▸ **MATERIAL TO PROCESS**:
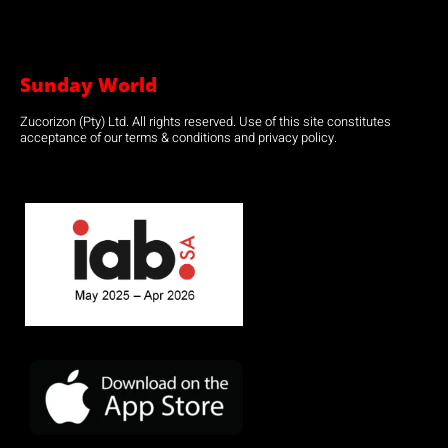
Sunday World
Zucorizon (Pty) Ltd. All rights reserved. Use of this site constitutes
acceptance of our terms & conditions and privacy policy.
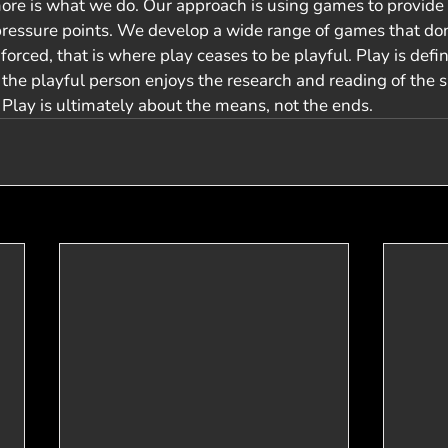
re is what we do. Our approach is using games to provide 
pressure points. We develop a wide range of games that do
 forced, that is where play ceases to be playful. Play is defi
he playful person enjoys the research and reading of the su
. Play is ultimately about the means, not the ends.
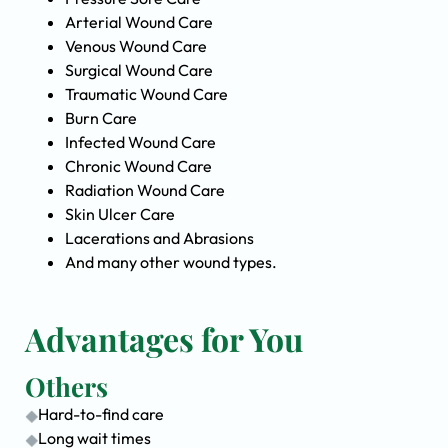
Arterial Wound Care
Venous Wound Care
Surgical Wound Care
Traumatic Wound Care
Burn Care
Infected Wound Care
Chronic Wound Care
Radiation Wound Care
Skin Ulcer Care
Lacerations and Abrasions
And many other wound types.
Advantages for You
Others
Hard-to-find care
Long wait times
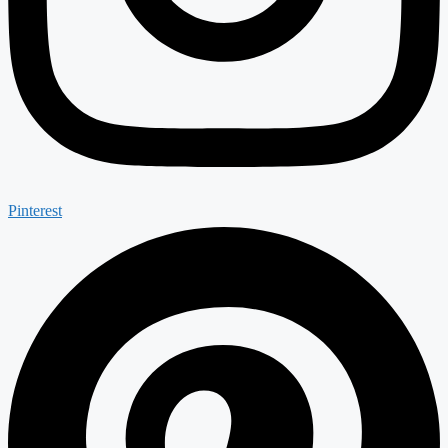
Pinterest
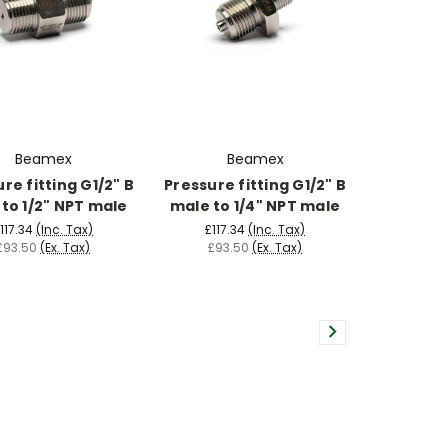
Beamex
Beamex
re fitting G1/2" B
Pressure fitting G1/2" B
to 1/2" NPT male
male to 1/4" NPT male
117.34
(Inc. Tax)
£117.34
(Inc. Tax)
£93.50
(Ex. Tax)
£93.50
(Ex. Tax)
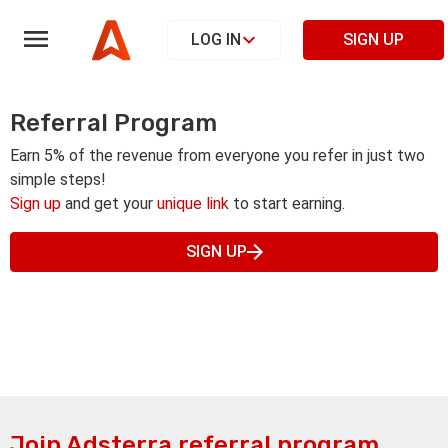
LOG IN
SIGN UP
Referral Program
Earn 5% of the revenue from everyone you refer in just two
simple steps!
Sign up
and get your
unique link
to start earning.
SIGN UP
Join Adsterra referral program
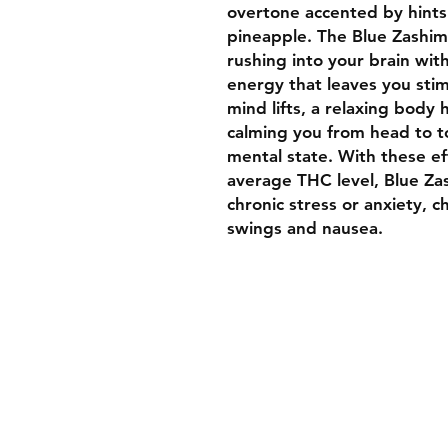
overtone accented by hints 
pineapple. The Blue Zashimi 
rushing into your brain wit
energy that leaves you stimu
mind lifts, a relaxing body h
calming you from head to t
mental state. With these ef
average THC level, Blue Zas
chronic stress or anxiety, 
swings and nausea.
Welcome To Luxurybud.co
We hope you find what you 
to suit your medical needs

▸ **WHAT THE TASK ASKS**:
Give back only the lines from the one containing "Welcome To Luxurybud.co" through the final line of the entries above, exactly as written, both included.

▸ **WRITTEN ANSWER**:
Welcome To Luxurybud.co
We hope you find what you 
to suit your medical needs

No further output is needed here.